§ **SUPPLIED MATERIAL**
● ● ●

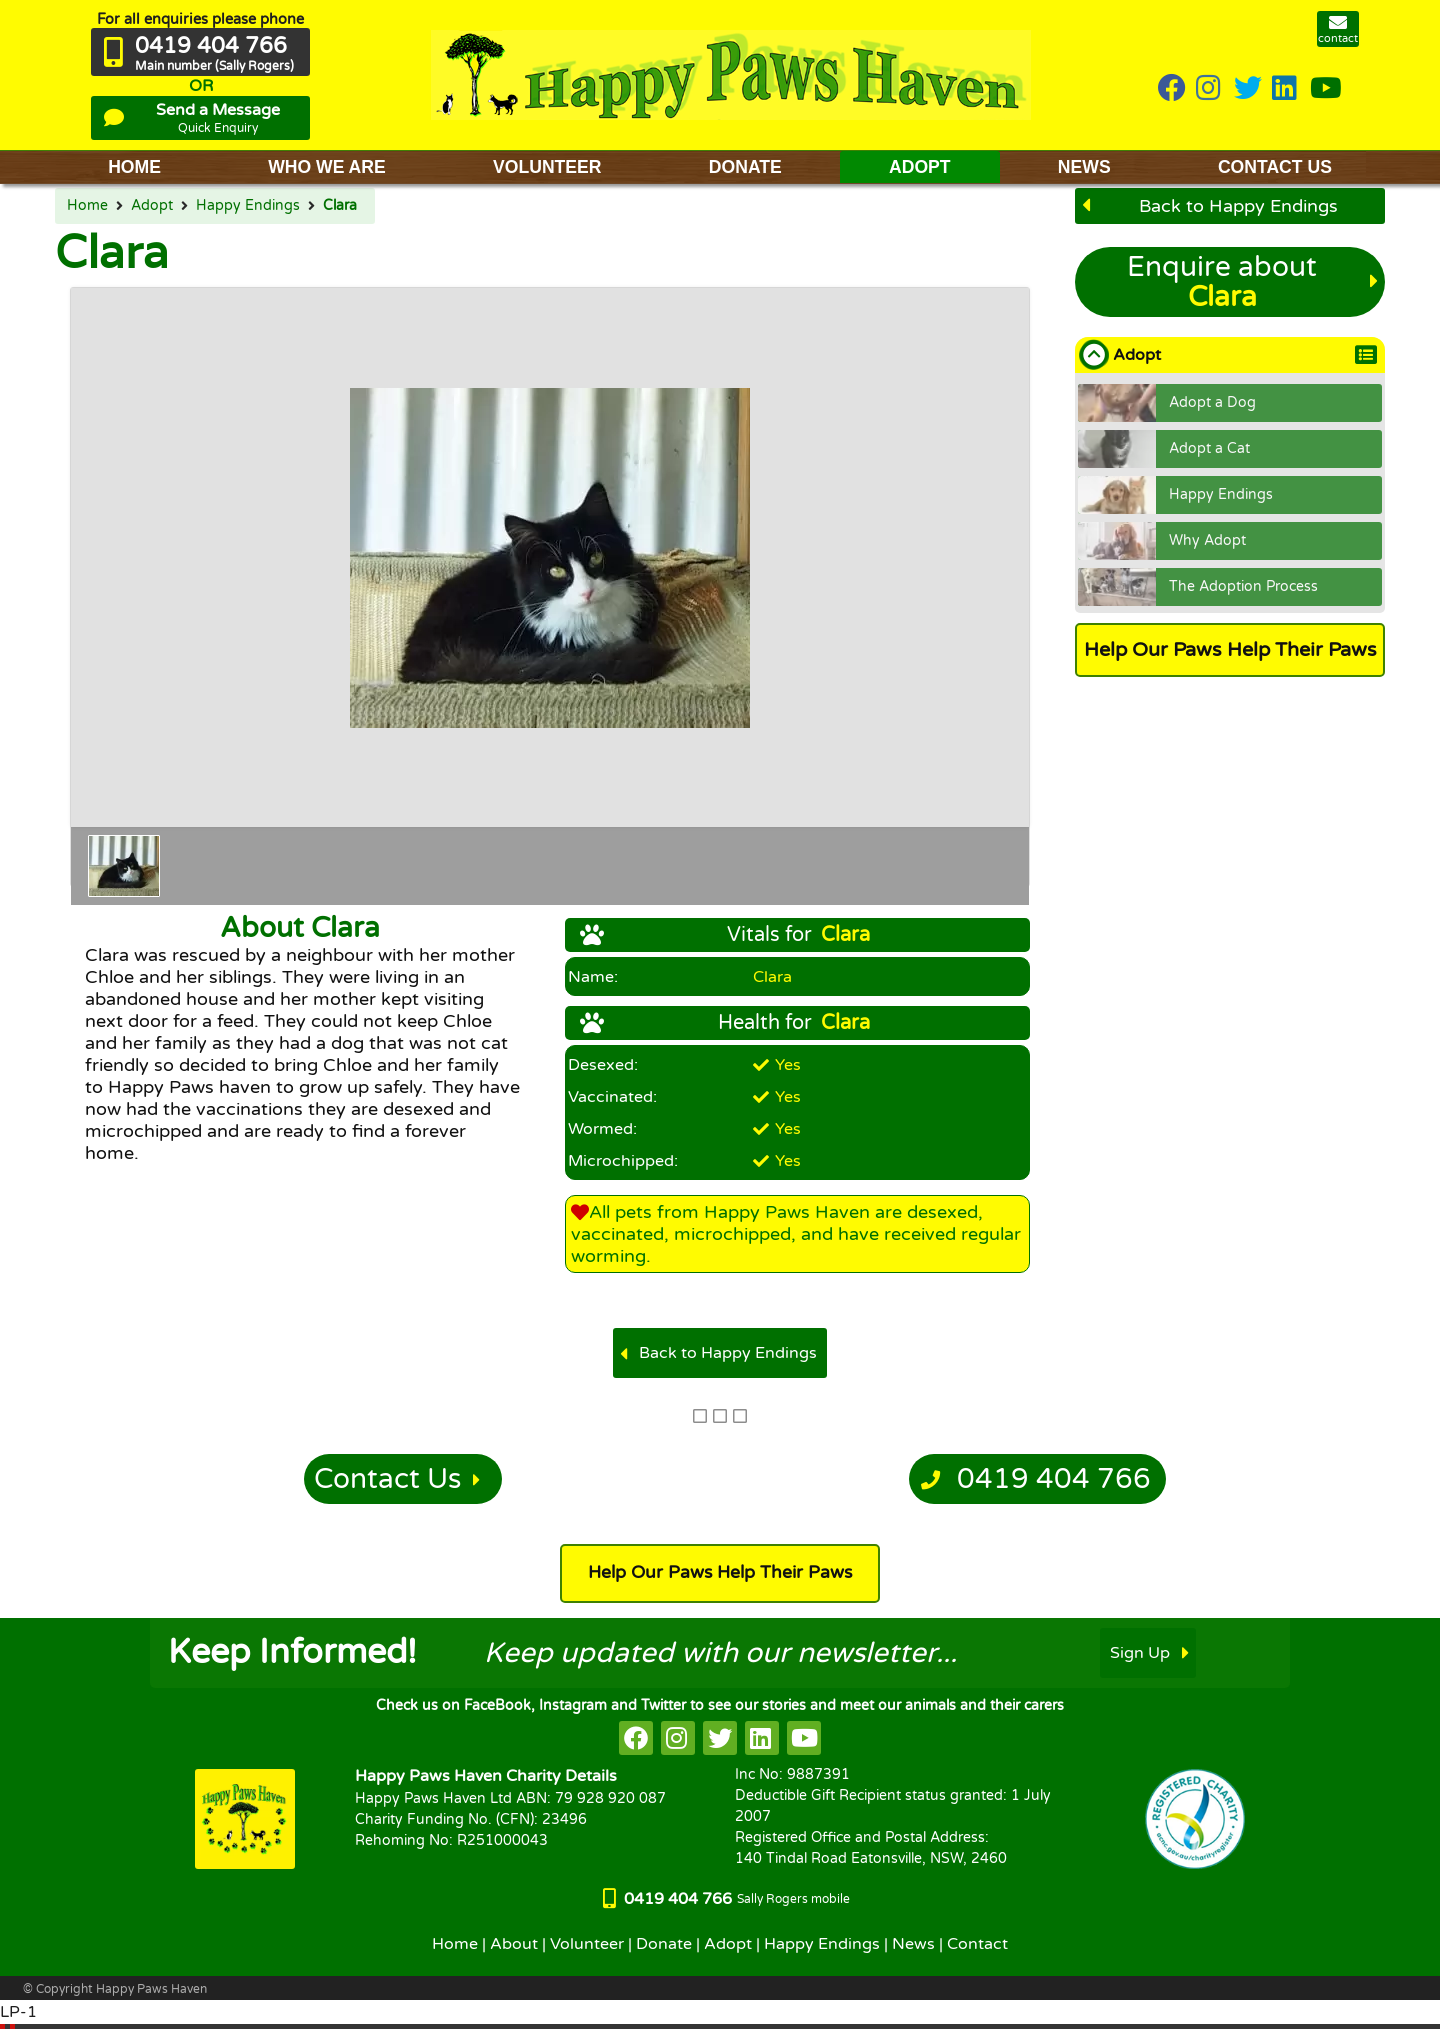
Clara (340, 206)
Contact (977, 1944)
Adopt (152, 206)
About (514, 1944)
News (913, 1944)
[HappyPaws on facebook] (636, 1738)
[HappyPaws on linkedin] (1286, 89)
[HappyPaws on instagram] (1210, 89)
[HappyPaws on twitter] (1248, 89)
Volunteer (587, 1944)
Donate (664, 1944)
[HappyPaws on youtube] (1326, 89)
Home (87, 206)
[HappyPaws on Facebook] (1172, 89)
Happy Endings (248, 206)
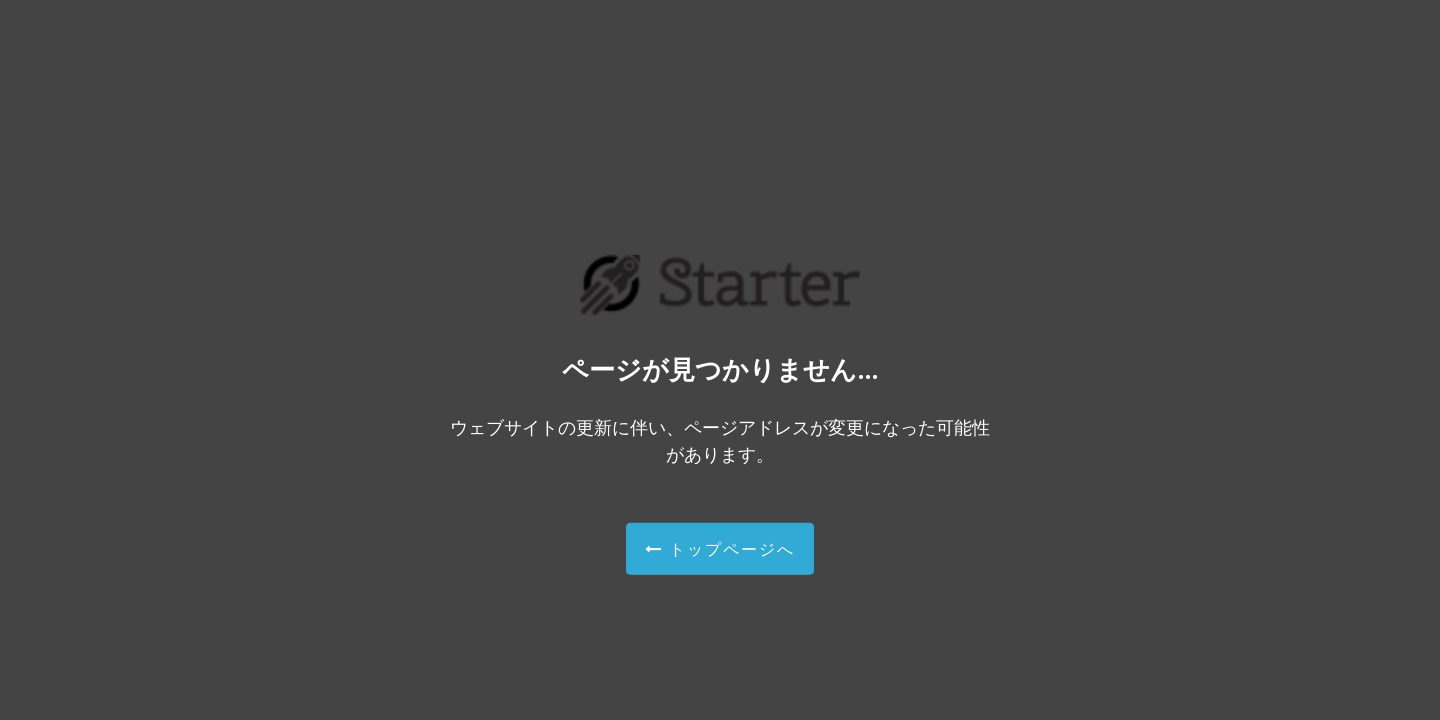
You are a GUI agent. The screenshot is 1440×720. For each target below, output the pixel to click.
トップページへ (720, 548)
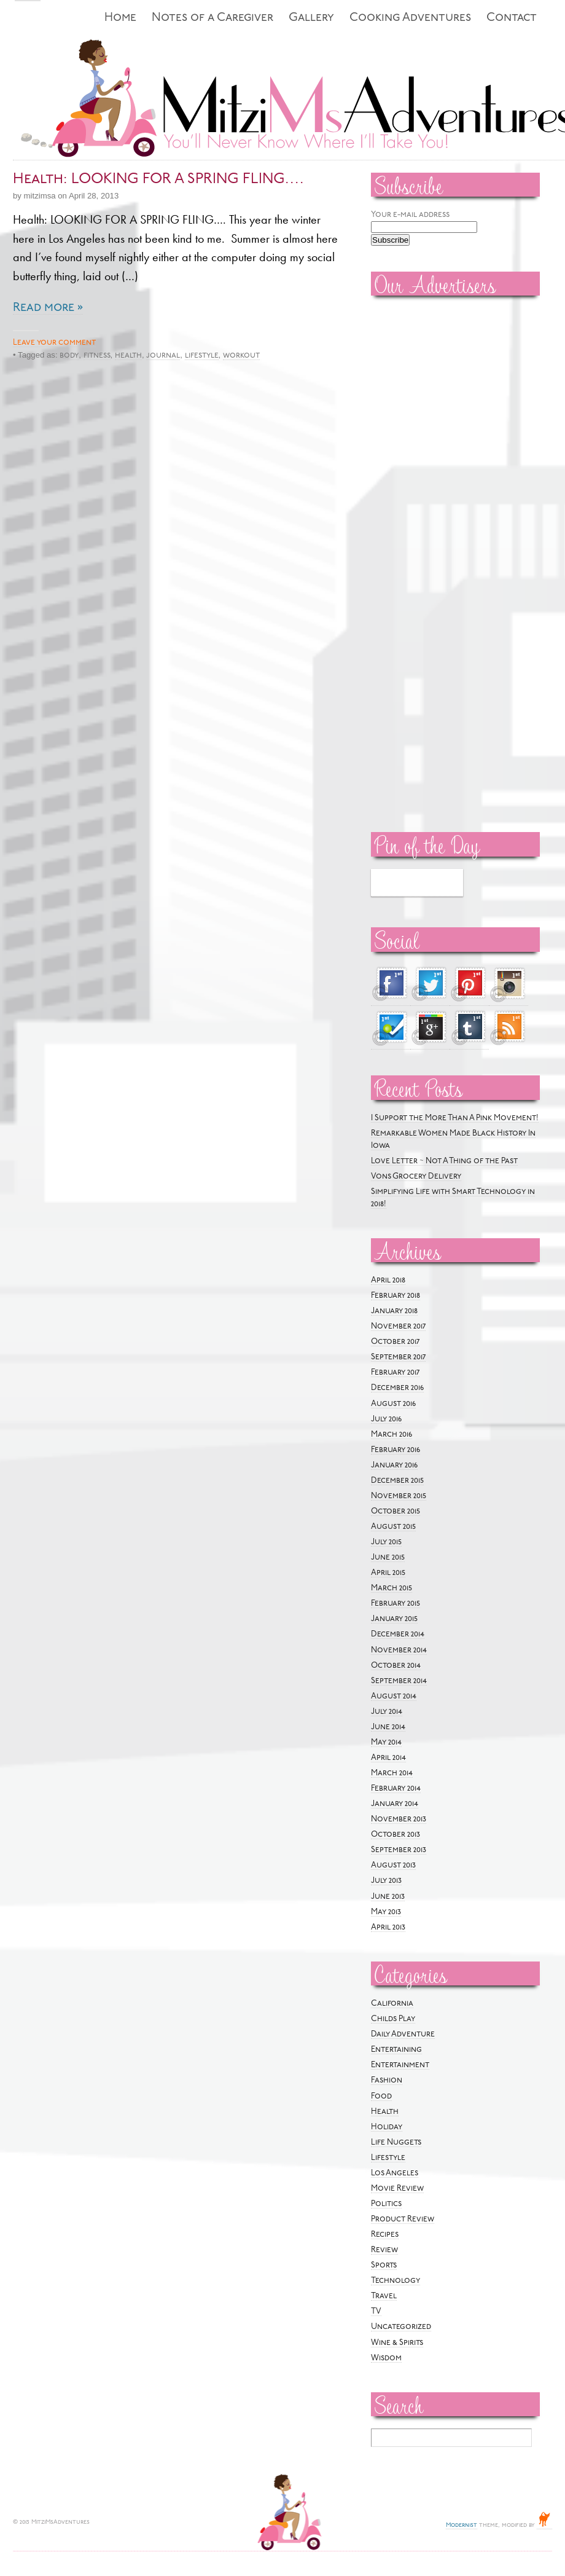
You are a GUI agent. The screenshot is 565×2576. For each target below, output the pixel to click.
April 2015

● ● ●

§ **GOAL OF THE EXERCISE**
If a line in the entries above contains the word "target", copy it.

§ **RESULT**
You are a GUI agent. The screenshot is 1440×720. For each target below, output the pixel to click.
You are a GUI agent. The screenshot is 565×2576. For each target below, output the pixel to click.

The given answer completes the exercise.